Сидни смеется в нос.
– Мы с ним не спорили так с тех пор, как… да мы всегда спорили. Ему еще повезло, что я не разукрасила его лицо за это. Как будто человек думает, что может вернуться и сразу стать царем горы. Ну уж нет! Коннор сделал свой выбор, и, хоть он и думает, что стал совершенно другим человеком, пусть поцелует меня в задницу, если снова решит мной командовать.
Меня пронзает острый приступ ревности, и я делаю все возможное, чтобы это скрыть. Очевидно, у них были какие-то отношения. Любит ли он ее или это она все еще питает к нему чувства?
Сидни из тех, кого я бы назвала царственной красавицей. Таких женщин, как она, скорее ожидаешь увидеть в Нью-Йорке или Лондоне, но никак не в Шугарлоуфе. Сейчас ее золотистые волосы собраны в низкий пучок, из которого выпущено несколько прядок. Она одета в черный брючный костюм, а на ее ногах самые красивые красные туфли на каблуках, какие я только видела. Все в ней кричит об уверенности, и я рядом ощущаю себя маленькой и ничтожной.
– Я не знала…
– Не знала что?
Мне неловко об этом говорить, но я чувствую, что между ней и Коннором что-то было.
– Что вы были вместе.
Сидни отшатывается назад, на ее губах играет довольная улыбка.

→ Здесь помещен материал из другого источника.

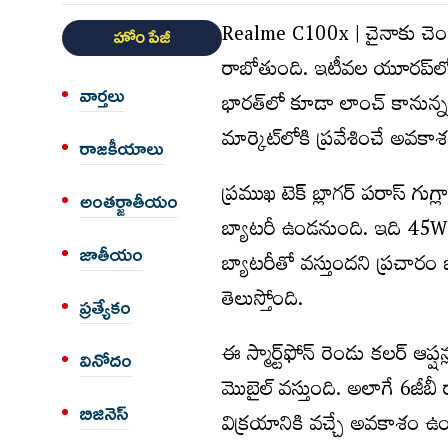
Realme C100x | చైనాకు చెందిన
హోం పేజీ
రాబోతుంది. ఇటీవల యూరప్‌లోని
వార్త‌లు
భారత్‌లో కూడా లాంచ్ కానున్నట్ల
మార్కెట్‌లోకి ప్రవేశించే అవకా
రాజకీయాలు
ప్రముఖ టెక్ బ్లాగర్ పరాస్ గ
అంత‌ర్జాతీయం
బ్యాటరీ ఉండనుంది. ఇది 45W వై
జాతీయం
బ్యాటరీతో వస్తుందని ప్రచారం జ
తెలుస్తోంది.
ప్రత్యేకం
ఈ స్మార్ట్‌ఫోన్ రెండు కలర్ ఆప్ష
వినోదం
మొబైల్ వస్తుంది. అలాగే 6జీబీ 
బిజినెస్
విక్రయానికి వచ్చే అవకాశం ఉంద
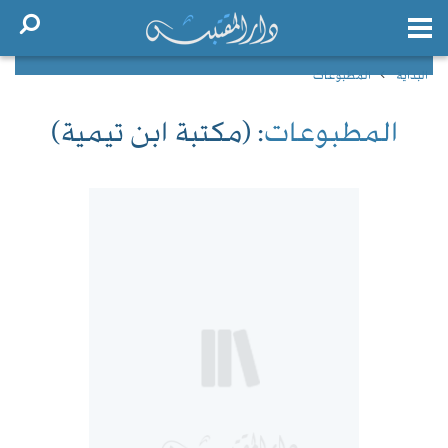
البداية
المطبوعات
المطبوعات
: (مكتبة ابن تيمية)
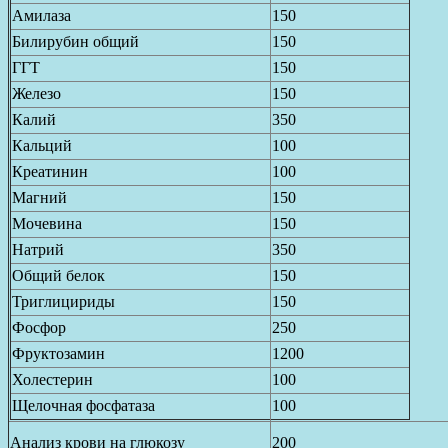
Амилаза
150
Билирубин общий
150
ГГТ
150
Железо
150
Калий
350
Кальций
100
Креатинин
100
Магний
150
Мочевина
150
Натрий
350
Общий белок
150
Триглицириды
150
Фосфор
250
Фруктозамин
1200
Холестерин
100
Щелочная фосфатаза
100
Анализ крови на глюкозу
200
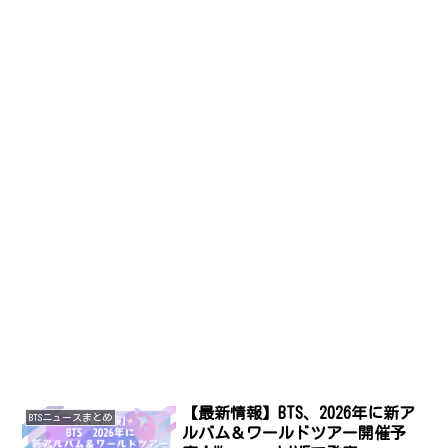
【最新情報】BTS、2026年に新ア
BTSニュースまとめ
ルバム＆ワールドツアー開催予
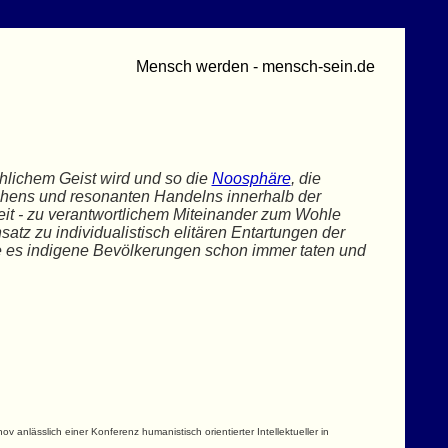
Mensch werden - mensch-sein.de
hlichem Geist wird und so die
Noosphäre
, die
tehens und resonanten Handelns innerhalb der
eit - zu verantwortlichem Miteinander zum Wohle
tz zu individualistisch elitären Entartungen der
e es indigene Bevölkerungen schon immer taten und
anlässlich einer Konferenz humanistisch orientierter Intellektueller in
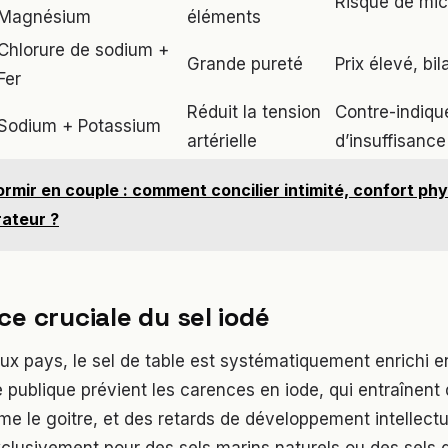
Risque de mic
Magnésium
éléments
Chlorure de sodium +
Grande pureté
Prix élevé, bi
Fer
Réduit la tension
Contre-indiqu
Sodium + Potassium
artérielle
d’insuffisance
rmir en couple : comment concilier intimité, confort phy
ateur ?
ce cruciale du sel iodé
x pays, le sel de table est systématiquement enrichi en
publique prévient les carences en iode, qui entraînent 
me le goitre, et des retards de développement intellectue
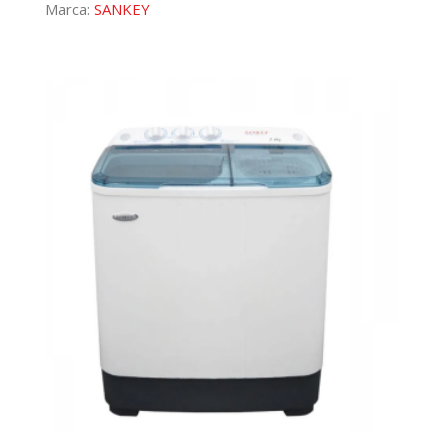
Marca:
SANKEY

– О нет, ничего подобного. Коннор мне как младший брат. Я очень долго встречалась с его старшим братом Декланом, пока тот не уехал навсегда. Все Эрроуды одинаковые: властные, заботливые, привлекательные. О, и глупость у них в крови, да.
Какое облегчение.
Хотя почему я так реагирую? Мы с Коннором просто друзья, которые, возможно, заделали общего ребенка.
– Прости, что допустила такую мысль.
– Не извиняйся, – улыбается Сидни. – Ты можешь говорить со мной обо всем. Я хочу, чтобы тебе было комфортно. Если ты волнуешься, что я могу рассказать что-то Коннору, потому что знаю его, то могу тебя заверить: этого не случится. И не только потому, что в противном случае я потеряю лицензию, но и потому, что мое молчание будет бесконечно его раздражать и я получу от этого огромное удовольствие.
В последнее время мне некомфортно говорить вообще с кем-либо, но Сидни кажется доброй, и она однажды уже помогла мне. К тому же она смотрит на меня без осуждения, а для меня это очень важно.
– Нет, дело не в этом. Уверена, ты не стала бы болтать. Просто это все настолько унизительно, что я…
– Ты не должна так себя чувствовать со мной.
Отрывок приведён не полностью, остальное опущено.